Sé que cuando sacaron a la Virgen y a la cruz para cargarlas en el camión de la mudanza, los marineros de la ESMA salían del cuartel sorprendidos y, asomados a la verja del parque, se hacían la señal de la cruz y se sacaban las gorras.
En la calle lateral, Comodoro Rivadavia, frente a los clubes Defensores de Belgrano y Náutico Buchardo, los vagabundos de la zona esperaban contra las rejas que, después del mediodía, simpáticos "marineritos" (algunos eran chicos) les ofrecieran las sobras de la comida de la tropa. A veces, por participar de la aventura, nosotros también recibíamos papas y batatas calientes, que nos sabían más ricas que las de nuestras casas.
Un día, después de jugar al fútbol en la cortada paralela a las escuelas Raggio, un oficial, que acaso podría haber tenido la edad de Astiz cuando secuestraba a mujeres y niños, nos hizo pasar a la ESMA para que tomáramos agua. Recorrimos parte del cuartel fascinados: aquellos uniformes y armas adquirían ante nosotros la categoría del valor y la hazaña.
Los sábados a la tarde el portón de la ESMA era un alboroto festivo. Los marineros salían de franco en impecables filas de cuerpos gallardos, luciendo uniformes tan blancos que las vecinas, al verlos, decían que eran "como palomas", mientras las chicas más grandes se acercaban a mirar con coquetería provinciana. Entonces se acostumbraba una travesura infantil: "¿Marinero bueno o malo?", les gritábamos a los cadetes que se iban a tomar el tren a la estación; y si se daban vuelta sonriendo eran buenos, y si seguían caminando sin girar la cabeza eran malos. Casi todos eran buenos.
Muchos años después, la sigla ESMA cobró esa oscura notoriedad de la ignominia, de la que es inútil querer olvidarse. Recuerdo cómo me impresionó aquel relato de Magdalena Ruiz Guiñazú, en los primeros años de la democracia, cuando describió que, al pasar ante la ESMA tantas veces, en vísperas de fin de año, veía uno de los pinos del parque armado como un bello y pacífico arbolito de Navidad, adornado por luces de colores. Y que ella no podía dejar de pensar que en aquellos tristes años, en las mazmorras clandestinas situadas a metros del arbolito, se retorcían de dolor los torturados.
Yo tuve un amigo de apellido Obregón cuyo padre fue suboficial de la armada en aquellos tiempos míos inocentes.
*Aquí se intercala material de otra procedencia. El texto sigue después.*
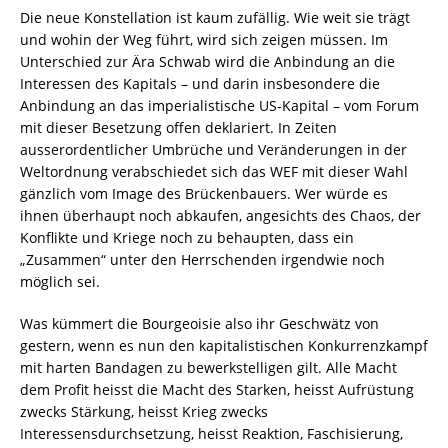
Die neue Konstellation ist kaum zufällig. Wie weit sie trägt
und wohin der Weg führt, wird sich zeigen müssen. Im
Unterschied zur Ära Schwab wird die Anbindung an die
Interessen des Kapitals – und darin insbesondere die
Anbindung an das imperialistische US-Kapital – vom Forum
mit dieser Besetzung offen deklariert. In Zeiten
ausserordentlicher Umbrüche und Veränderungen in der
Weltordnung verabschiedet sich das WEF mit dieser Wahl
gänzlich vom Image des Brückenbauers. Wer würde es
ihnen überhaupt noch abkaufen, angesichts des Chaos, der
Konflikte und Kriege noch zu behaupten, dass ein
„Zusammen“ unter den Herrschenden irgendwie noch
möglich sei.
Was kümmert die Bourgeoisie also ihr Geschwätz von
gestern, wenn es nun den kapitalistischen Konkurrenzkampf
mit harten Bandagen zu bewerkstelligen gilt. Alle Macht
dem Profit heisst die Macht des Starken, heisst Aufrüstung
zwecks Stärkung, heisst Krieg zwecks
Interessensdurchsetzung, heisst Reaktion, Faschisierung,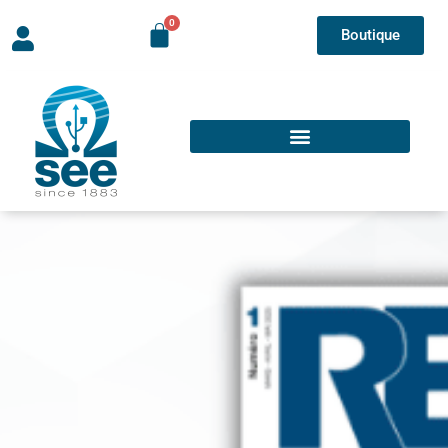
Boutique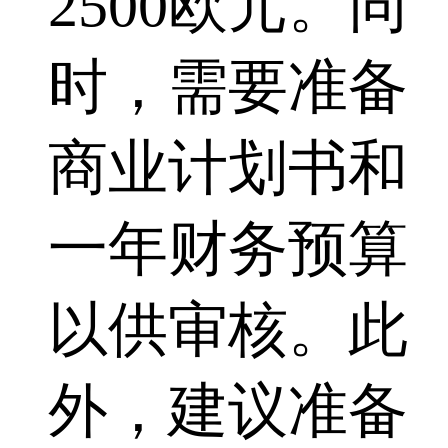
2500欧元。同
时，需要准备
商业计划书和
一年财务预算
以供审核。此
外，建议准备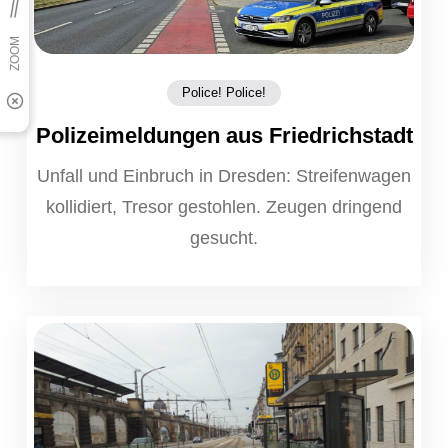
Police! Police!
Polizeimeldungen aus Friedrichstadt
Unfall und Einbruch in Dresden: Streifenwagen
kollidiert, Tresor gestohlen. Zeugen dringend
gesucht.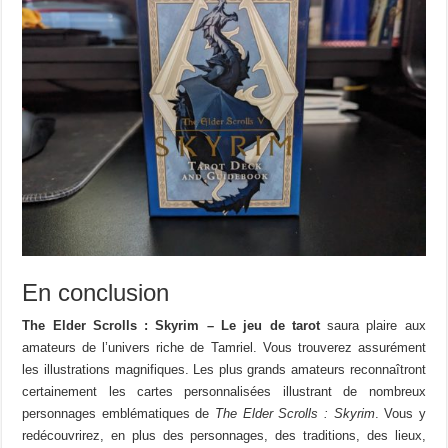
En conclusion
The Elder Scrolls : Skyrim – Le jeu de tarot
saura plaire aux
amateurs de l’univers riche de Tamriel. Vous trouverez assurément
les illustrations magnifiques. Les plus grands amateurs reconnaîtront
certainement les cartes personnalisées illustrant de nombreux
personnages emblématiques de
The Elder Scrolls : Skyrim
. Vous y
redécouvrirez, en plus des personnages, des traditions, des lieux,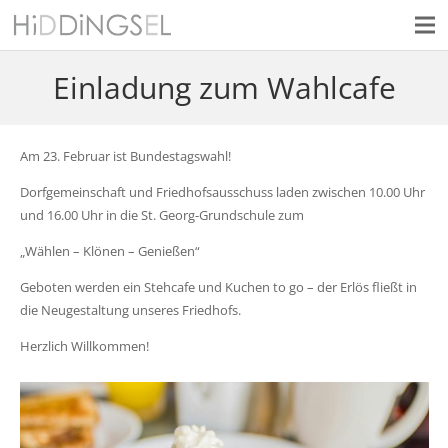
Einladung zum Wahlcafe
Am 23. Februar ist Bundestagswahl!
Dorfgemeinschaft und Friedhofsausschuss laden zwischen 10.00 Uhr
und 16.00 Uhr in die St. Georg-Grundschule zum
„Wählen – Klönen – Genießen“
Geboten werden ein Stehcafe und Kuchen to go – der Erlös fließt in
die Neugestaltung unseres Friedhofs.
Herzlich Willkommen!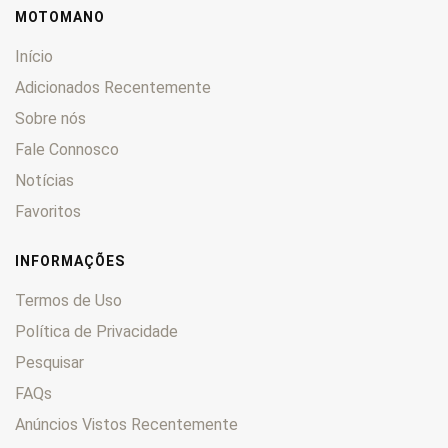
MOTOMANO
Início
Adicionados Recentemente
Sobre nós
Fale Connosco
Notícias
Favoritos
INFORMAÇÕES
Termos de Uso
Política de Privacidade
Pesquisar
FAQs
Anúncios Vistos Recentemente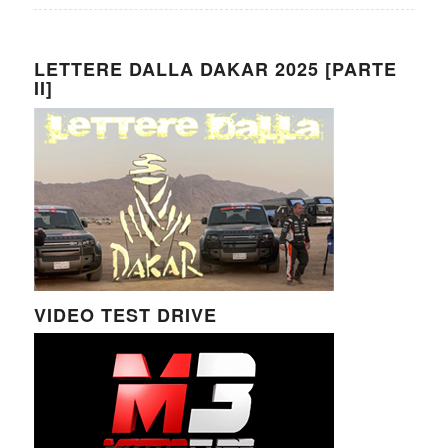
LETTERE DALLA DAKAR 2025 [PARTE
II]
VIDEO TEST DRIVE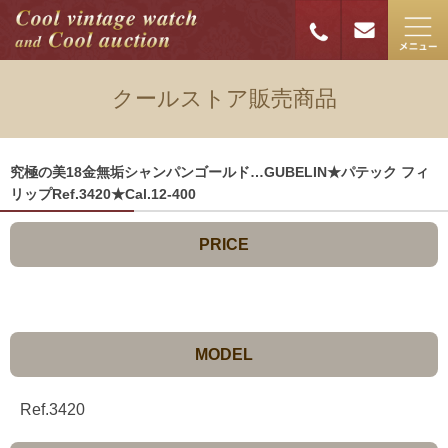
クールストア販売商品
究極の美18金無垢シャンパンゴールド…GUBELIN★パテック フィ
リップRef.3420★Cal.12-400
PRICE
MODEL
Ref.3420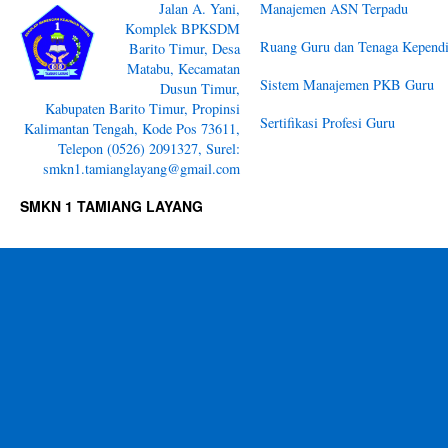
Jalan A. Yani,
Manajemen ASN Terpadu
Komplek BPKSDM
Ruang Guru dan Tenaga Kependi
Barito Timur, Desa
Matabu, Kecamatan
Sistem Manajemen PKB Guru
Dusun Timur,
Kabupaten Barito Timur, Propinsi
Sertifikasi Profesi Guru
Kalimantan Tengah, Kode Pos 73611,
Telepon (0526) 2091327, Surel:
smkn1.tamianglayang@gmail.com
SMKN 1 TAMIANG LAYANG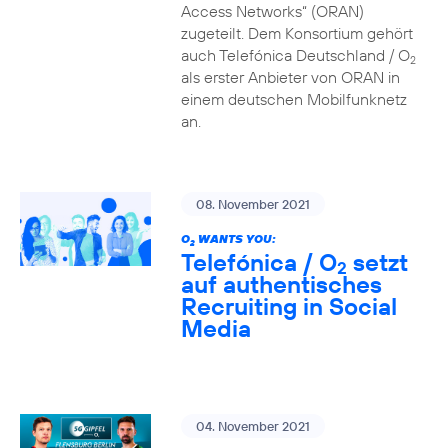
Access Networks“ (ORAN)
zugeteilt. Dem Konsortium gehört
auch Telefónica Deutschland / O
2
als erster Anbieter von ORAN in
einem deutschen Mobilfunknetz
an.
08. November 2021
O
WANTS YOU:
2
Telefónica / O
setzt
2
auf authentisches
Recruiting in Social
Media
04. November 2021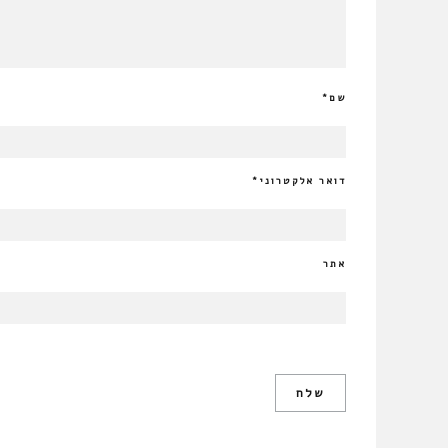
שם
*
דואר אלקטרוני
*
אתר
El profesor de dibujo de la escuela José María Cullen, a unas cuadras, solía sacarnos a la calle a pintar manchas. Cierta vez, el motivo era aquella escuela de los marineros. Creo haber pintado una casa blanca rodeada de árboles, y el mástil con la bandera argentina flameando. El profesor Juliá me felicitó por el dibujo porque, me dijo, no le había dado una atmósfera dura de cuartel sino un aura feliz de escuela de soldados que aprendían a defender a la patria.
Cuando ahora paso en auto por la ESMA, por la avenida Lugones, noto que hago un movimiento espontáneo e instintivo: miro hacia las ventanas cerradas del cuartel, imagino algo y enseguida miro hacia el río.
Como quería Rudyard Kipling, hay que contar la fáe;bula pero no la moraleja.